(Data for this exercise Opens)

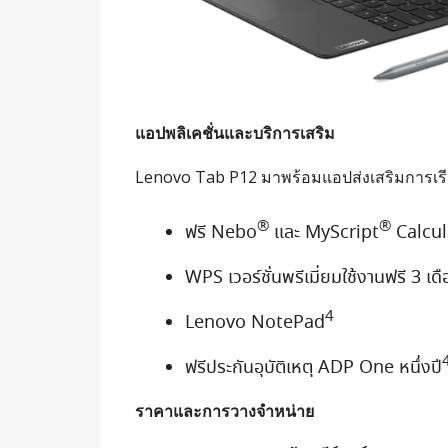
แอปพลิเคชั่นและบริการเสริม
Lenovo Tab P12 มาพร้อมแอปส่งเสริมการเรีย
®
®
ฟรี Nebo
และ MyScript
Calcul
WPS เวอร์ชั่นพรีเมี่ยมใช้งานฟรี 3 เด
4
Lenovo NotePad
ฟรีประกันอุบัติเหตุ ADP One หนึ่งปี
ราคาและการวางจำหน่าย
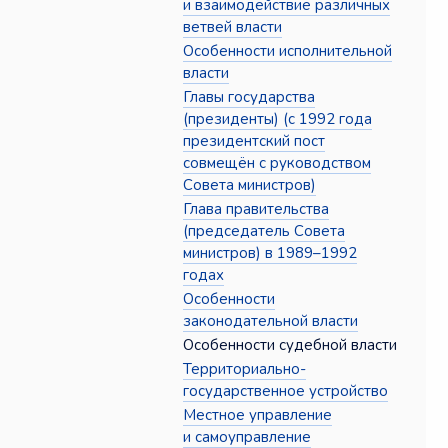
и взаимодействие различных
ветвей власти
Особенности исполнительной
власти
Главы государства
(президенты) (с 1992 года
президентский пост
совмещён с руководством
Совета министров)
Глава правительства
(председатель Совета
министров) в 1989–1992
годах
Особенности
законодательной власти
Особенности судебной власти
Территориально-
государственное устройство
Местное управление
и самоуправление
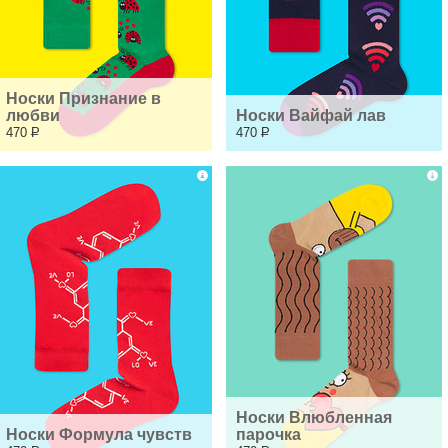
Носки Признание в 
любви
Носки Вайфай лав
470
Р
470
Р
Носки Влюбленная 
Носки Формула чувств
парочка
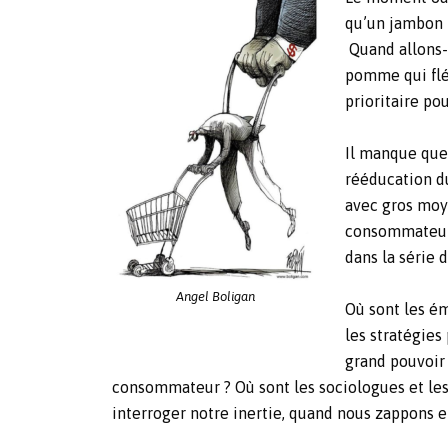
qu’un jambon p
Quand allons-
pomme qui flé
prioritaire po
Il manque que
rééducation d
avec gros moye
consommateur e
dans la série 
Angel Boligan
Où sont les ém
les stratégies
grand pouvoir 
consommateur ? Où sont les sociologues et les
interroger notre inertie, quand nous zappons et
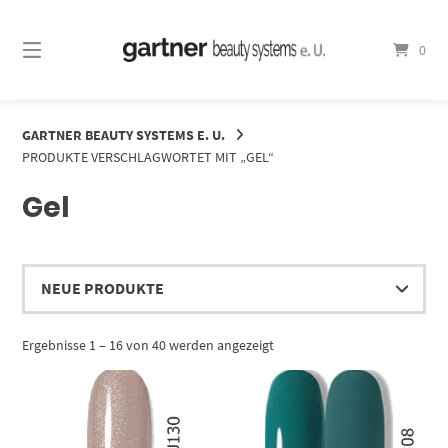
Springe
zum
0
Inhalt
GARTNER BEAUTY SYSTEMS E. U.
PRODUKTE VERSCHLAGWORTET MIT „GEL“
Gel
Nach
Ergebnisse 1 – 16 von 40 werden angezeigt
Aktualität
sortiert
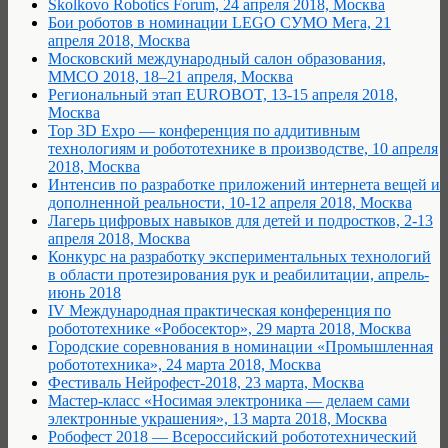
Skolkovo Robotics Forum, 24 апреля 2018, Москва
Бои роботов в номинации LEGO СУМО Мега, 21
апреля 2018, Москва
Московский международный салон образования,
ММСО 2018, 18–21 апреля, Москва
Региональный этап EUROBOT, 13-15 апреля 2018,
Москва
Top 3D Expo — конференция по аддитивным
технологиям и робототехнике в производстве, 10 апреля
2018, Москва
Интенсив по разработке приложений интернета вещей и
дополненной реальности, 10-12 апреля 2018, Москва
Лагерь цифровых навыков для детей и подростков, 2-13
апреля 2018, Москва
Конкурс на разработку экспериментальных технологий
в области протезирования рук и реабилитации, апрель-
июнь 2018
IV Международная практическая конференция по
робототехнике «Робосектор», 29 марта 2018, Москва
Городские соревнования в номинации «Промышленная
робототехника», 24 марта 2018, Москва
Фестиваль Нейрофест-2018, 23 марта, Москва
Мастер-класс «Носимая электроника — делаем сами
электронные украшения», 13 марта 2018, Москва
Робофест 2018 — Всероссийский робототехнический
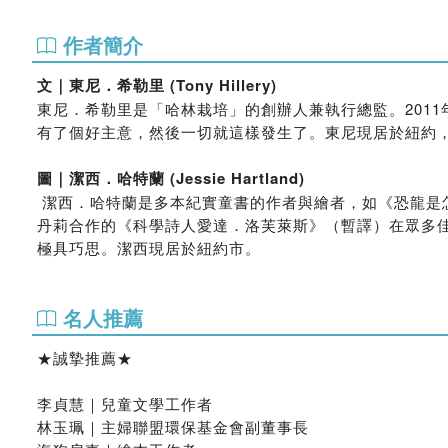
作者簡介
文｜東尼．希勒里 (Tony Hillery)
東尼．希勒里是「哈林栽培」的創辦人兼執行總監。201
有了個好主意，然後一切就這樣發生了。東尼現居於紐約
圖｜潔西．哈特蘭 (Jessie Hartland)
潔西．哈特蘭是多本紀實童書的作者與繪者，如《恐龍是
丹莉合作的《科學詩人愛達．洛芙萊斯》（暫譯）在眾多
極具巧思。潔西現居於紐約市。
名人推薦
★誠摯推薦★
李貞慧｜兒童文學工作者
林玉珮｜主婦聯盟環保基金會副董事長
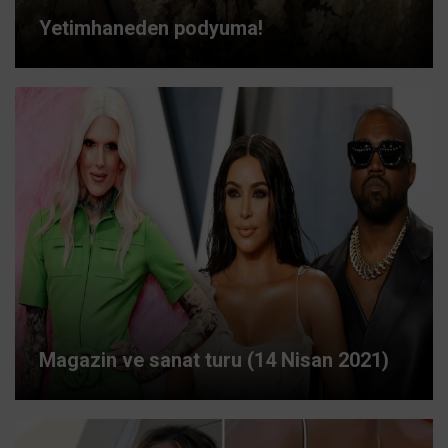
Yetimhaneden podyuma!
Magazin ve sanat turu (14 Nisan 2021)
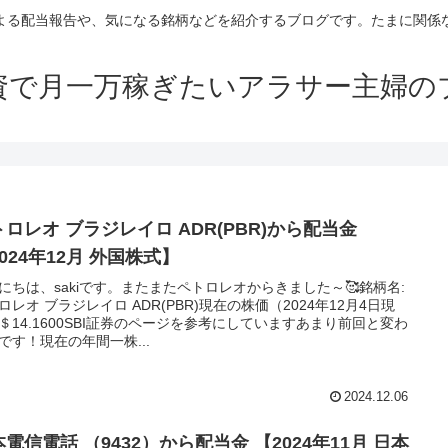
よる配当報告や、気になる銘柄などを紹介するブログです。たまに関係
資で月一万稼ぎたいアラサー主婦の
トロレオ ブラジレイロ ADR(PBR)から配当金
024年12月 外国株式】
にちは、sakiです。またまたペトロレオからきました～🥰銘柄名:
ロレオ ブラジレイロ ADR(PBR)現在の株価（2024年12月4日現
＄14.1600SBI証券のページを参考にしていますあまり前回と変わ
です！現在の年間一株...
2024.12.06
電信電話 （9432）から配当金 【2024年11月 日本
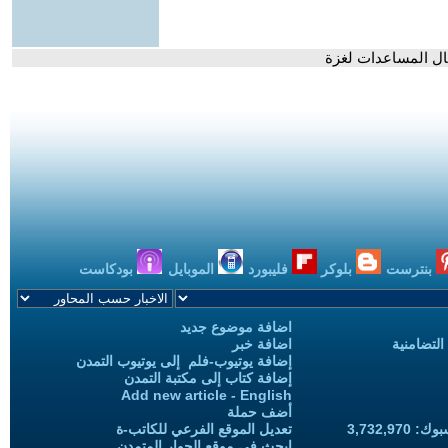
ال المساعدات لغزة
بنترست
بلوكر
فليبورد
الموبايل
بودكاست
اضافة موضوع جديد
التضامنية
اضافة خبر
إضافة يوتيوب-فلم إلى يوتيوب التمدن
إضافة كتاب إلى مكتبة التمدن
Add new article - English
أضف حملة
3,732,97
تعديل الموقع الفرعي للكاتب-ة
ابحث في موقع الحوار المتمدن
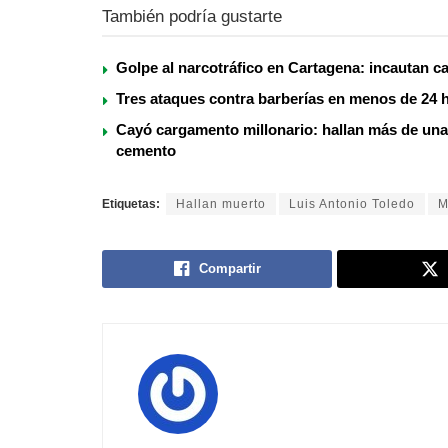
También podría gustarte
Golpe al narcotráfico en Cartagena: incautan c
Tres ataques contra barberías en menos de 24 h
Cayó cargamento millonario: hallan más de una
cemento
Etiquetas:
Hallan muerto
Luis Antonio Toledo
M
Compartir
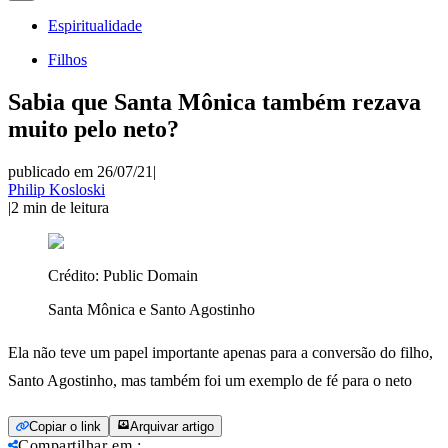
Espiritualidade
Filhos
Sabia que Santa Mônica também rezava
muito pelo neto?
publicado em 26/07/21
|
Philip Kosloski
|
2
min de leitura
Crédito:
Public Domain
Santa Mônica e Santo Agostinho
Ela não teve um papel importante apenas para a conversão do filho,
Santo Agostinho, mas também foi um exemplo de fé para o neto
Copiar o link
Arquivar artigo
Compartilhar em
:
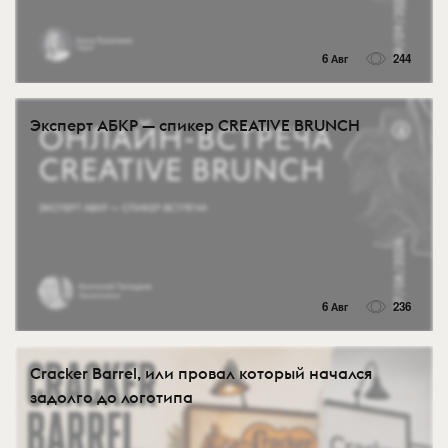
6 Авг
244
Эксперт АБКР — спикер CREATIVE BRUNCH
6 Авг
236
Cracker Barrel, или провал который начался
задолго до логотипа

(Data for this exercise Closes)

> **Exercise objective**: If a line contains the word "também", it counts; please state how many such lines the records above have, and nothing more.

> **Exercise answer**: 2